Augustine Kofie: Adventures In Tonality
“I drew inspiration from this notion of freedom, as well as jazz's processes of improvisation. This time, I used no sketches as reference. Instead, the work in this run was created through freestyle, intuition, and improvisation, producing a painterly, atmospheric series in a dusky palette, while still exploring collisions of forms, layers and transparencies to create abstract scenarios that somehow hang outside of time.” —
The title of the exhibition refers to a term coined by George Russel, an American modern jazz musician and theorist whose work re-conceptualize the matching between chords and scales, offering to the musician or composer the tonal liberty. "I drew inspiration from this notion of freedom, as well as jazz's processes of improvisation. A technical illustrator at heart, my painting and collage is often based on sketches. This time, I used no sketches as reference. Instead, the work in this run was created through freestyle, intuition, and improvisation, producing a painterly, atmospheric series in a dusky palette, while still exploring collisions of forms, layers and transparencies to create abstract scenarios that somehow hang outside of time."

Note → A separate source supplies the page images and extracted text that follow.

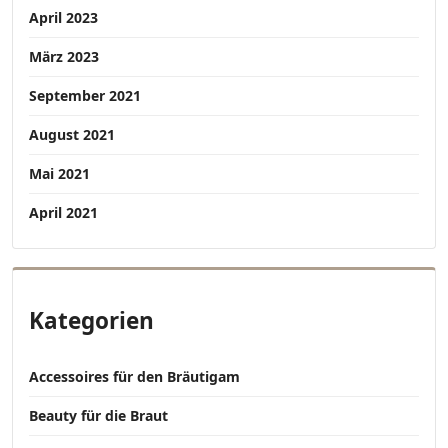
April 2023
März 2023
September 2021
August 2021
Mai 2021
April 2021
Kategorien
Accessoires für den Bräutigam
Beauty für die Braut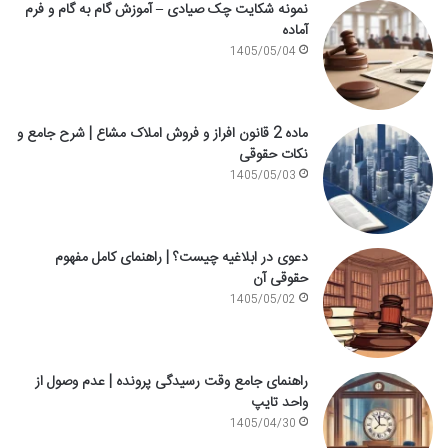
نمونه شکایت چک صیادی – آموزش گام به گام و فرم
آماده
1405/05/04
ماده 2 قانون افراز و فروش املاک مشاع | شرح جامع و
نکات حقوقی
1405/05/03
دعوی در ابلاغیه چیست؟ | راهنمای کامل مفهوم
حقوقی آن
1405/05/02
راهنمای جامع وقت رسیدگی پرونده | عدم وصول از
واحد تایپ
1405/04/30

Augustine Kofie's relation to the form proceeds from the same time from geometric architectural rigor through his layout of lines and angles —more and more acute years passing by—, and from the harmony of colors —more and more sweet— and also curves, circles and half-circles that are coming to structure the composition. As for music it still is the center of his work and guide his gesture. For each of his exhibitions he composes a soundtrack (on listenning via Mixcloud) to guide visitors through the sensorial apprehension oh his work. "The show's accompanying 20-minute soundtrack pulled selections from my personal collection of jazz records, boasting extended, up-cycled, dusty jazz loops, spacey atmospheric transitions, lo-fi vintage cinematic intermissions, and relevant dialogue sampled from obscure films. These sounds are the driving force behind the artworks."